Kehamilan Magda mungkin menjadi kenaasan terbaru dalam deretan nasib buruk yang menghampirinya, namun di pihak lain hal itu menjadi keberuntungan bagi ruh yang menghuni janin, inilah kesempatan bagi si ruh untuk menikmati hangatnya sinar mentari, belaian angin dan buaian keindahan dunia fana. Bagi Magda kehamilannya bukan sesuatu yang harus ditakutkan, justru sesuatu yang harus disyukuri. Dalam hidupnya yang sebatang kara, kini Magda menemukan anggota keluarga, harta sekaligus warisannya, yakni darah dagingnya. Demi anak yang dikandungnya, Magda yang telah lama lupa Tuhannya dan menenggelamkan diri dalam lumpur maksiat mencoba berdoa agar dicarikan jalan keluar bagi masalahnya. Tuhan segera menjawab doanya, Magda tak perlu berlama-lama kedinginan tidur di pinggiran jalan-jalan kota Rotterdam. Seorang kawannya yang iba melihat nasibnya, mengabarinya bahwa ada deretan penginapan murah yang biasa disewa para pelaut tak jauh dari pelabuhan. Ternyata kehamilannya membawa keberuntungan. Magda segera menemukan bilik kosong berpenghangat dengan harga sangat bersahabat, yang segera ia sewa untuk setahun ke depan dengan uang tabungannya yang tersisa.

Sebagai penghuni baru, Magda merasa berkewajiban memperkenalkan dirinya ke para tetangga. Tak diduga di samping penginapan yang ditinggalinya terdapat sebuah panti asuhan Katolik. Tidak menunggu waktu lama Magda menjadi dekat dengan pimpinan panti, Zuster Eisinga seorang wanita awal tiga puluhan tahun. Kedekatan itu mungkin karena keduanya sama-sama berasal dari Friesland. Kerinduan Magda bercakap-cakap dalam bahasa ibunya pun terlampiaskan. Keduanya akrab bagai kakak beradik walau berbeda keyakinan dan profesi. Sang pelacur yang berkubang dosa bersahabat dengan sang pengantin Tuhan nan suci, hanyalah kerinduan akan kampung halaman dan cinta kasih kemanusiaan yang tulus menyatukan mereka berdua.

Magda cukup beruntung masih mendapat sokongan finansial dari beberapa pelanggan setianya yang tak peduli stigma kehamilan. Selain itu Magda pun masih menjual tubuhnya ke para lelaki yang memiliki fetish bersetubuh dengan wanita hamil. Hari demi hari, perut Magda pun semakin membuncit menuju pengujung kehamilannya.
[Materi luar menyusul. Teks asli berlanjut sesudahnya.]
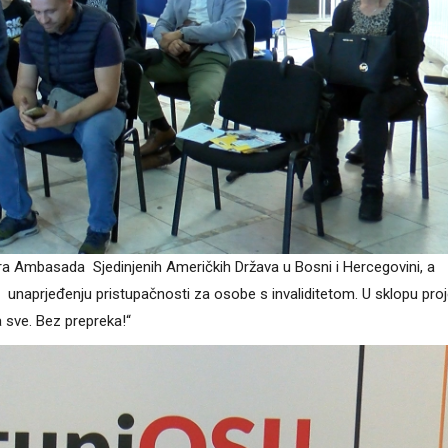
ra Ambasada Sjedinjenih Američkih Država u Bosni i Hercegovini, a
ti unaprjeđenju pristupačnosti za osobe s invaliditetom. U sklopu pro
 sve. Bez prepreka!“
Tepat tiga tahun setelah dibukanya Terusan Suez yang mengubah sejarah, Magda bertaruh nyawa demi buah hatinya, jeritan kesakitan menyayat tengah malam yang sepi, ia mengejan hebat, diremas kuat-kuat seprai ranjangnya, basah kasurnya oleh air ketuban. Sahabatnya Zuster Eisinga dan dua orang biarawati yunior mendampinginya. Akhirnya, menjelang pengujung malam, suara tangisan kuat memecah kesunyian malam yang jauh lebih terang dari biasanya karena sang Bulan menampakkan wajah bulat penuhnya malam itu dalam wujud purnama. Ya, sang Bulan seakan menyambut bayi merah dalam gendongan sang ibunda, Magda yang sangat bahagia. Bayi merah itulah yang akan tumbuh dewasa menjadi seorang lelaki, lelaki yang akan menjadi poros dari cerita ini.